Thanks so much, Jodie! It's really good to know about options. You've cheered me up immensely!
It was Dr. Steve Charles, a well-known and well-published retinal surgeon in Memphis, Tennessee, who suggested that I consider having a second retinal procedure involving ILM peeling in order to relieve my post-surgery image size difference, i.e., the retinally-induced aniseikonia. (This suggestion was made through email correspondence; he never actually examined my eyes.) I did some research on pubmed (www.pubmed.gov); one of the articles supporting this suggestion is a pilot study by Park,DW et al ("Macular pucker removal with and without internal limiting membrane peeling"). The article is a little technical; basically peeling the ILM seemed to eliminate post-surgery distortion related to ILM contracture (which causes the aniseikonia). I consulted two local retinal surgeons about having a second retinal procedure; both basically dismissed me as soon as they found out that I could read the 20/20 line with my affected eye. (This is apparently the gold standard for measuring successful retinal surgery.)

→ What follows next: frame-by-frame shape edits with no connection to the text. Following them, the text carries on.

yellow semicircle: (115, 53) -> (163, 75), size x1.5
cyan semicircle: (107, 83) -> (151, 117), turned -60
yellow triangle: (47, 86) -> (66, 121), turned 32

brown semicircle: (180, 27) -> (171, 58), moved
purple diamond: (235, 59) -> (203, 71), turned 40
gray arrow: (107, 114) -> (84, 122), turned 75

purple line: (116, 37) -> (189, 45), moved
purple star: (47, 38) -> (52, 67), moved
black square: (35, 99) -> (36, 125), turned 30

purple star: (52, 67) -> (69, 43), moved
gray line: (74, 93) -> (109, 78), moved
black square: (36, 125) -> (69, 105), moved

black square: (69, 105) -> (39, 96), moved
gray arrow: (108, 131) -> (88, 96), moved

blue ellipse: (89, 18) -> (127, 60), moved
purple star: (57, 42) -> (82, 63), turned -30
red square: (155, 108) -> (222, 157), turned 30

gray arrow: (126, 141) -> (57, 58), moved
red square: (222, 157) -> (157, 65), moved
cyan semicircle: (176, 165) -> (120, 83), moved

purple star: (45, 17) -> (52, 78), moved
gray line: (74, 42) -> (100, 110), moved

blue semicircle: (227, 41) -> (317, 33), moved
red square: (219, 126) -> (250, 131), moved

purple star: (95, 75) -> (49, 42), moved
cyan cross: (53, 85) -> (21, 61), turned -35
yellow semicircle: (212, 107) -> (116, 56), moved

There are two types of bifocal contact lens designs: simultaneous and translating. Just about all the new contact designs involve simultaneous vision, so this is probably what you tried. Before my retinal surgery, I tried a couple of types of simultaneous GP multifocal contacts; they worked fine in my left ("good") eye but made my vision in my right eye a total blur. But I do think that a translating design bifocal contact might work better for you than monovision, especially if one of your eyes has significantly better acuity than the other. The distortion I had from the ERM used to be so bad that I had trouble reading with just my right eye; however, when reading with both eyes I was actually unaware of any distortion. I guess my "good" left eye was carrying the burden.
I started noticing cataract symptoms less than 3 months after retinal surgery. I was very eager to have cataract surgery sooner rather than later, just to get it over with. Initially, I knew nothing about it, so the waiting time gave me the opportunity to research different implants and consult more than one cataract surgeon. I do think that having an experienced cataract/refractive surgeon can make a major difference in outcome.
I don't know much about the Canadian health care system, but I think that you should definitely get a second opinion before having surgery. I decided to have the surgery because my ERM was making my acuity worse and worse. It was initially 20/20 when the ERM was first diagnosed, then 20/30, then 20/40 to 20/50. But with my bifocal "translating" contacts, the progressive deterioration in my vision was not apparent to me.
I did lots of research on Google and pubmed before having the vitrectomy. One of the OCT studies about surgery outcomes (on pubmed) is by Massin P et al., "Optical coherence tomography of idiopathic epiretinal membranes before and after surgery." Maybe you can find the Japanese study I mentioned previously; I remember that it involved beta waves. (In my real life, I'm a psychologist, but I've become more interested in some areas of ophthalmology than in my own field.)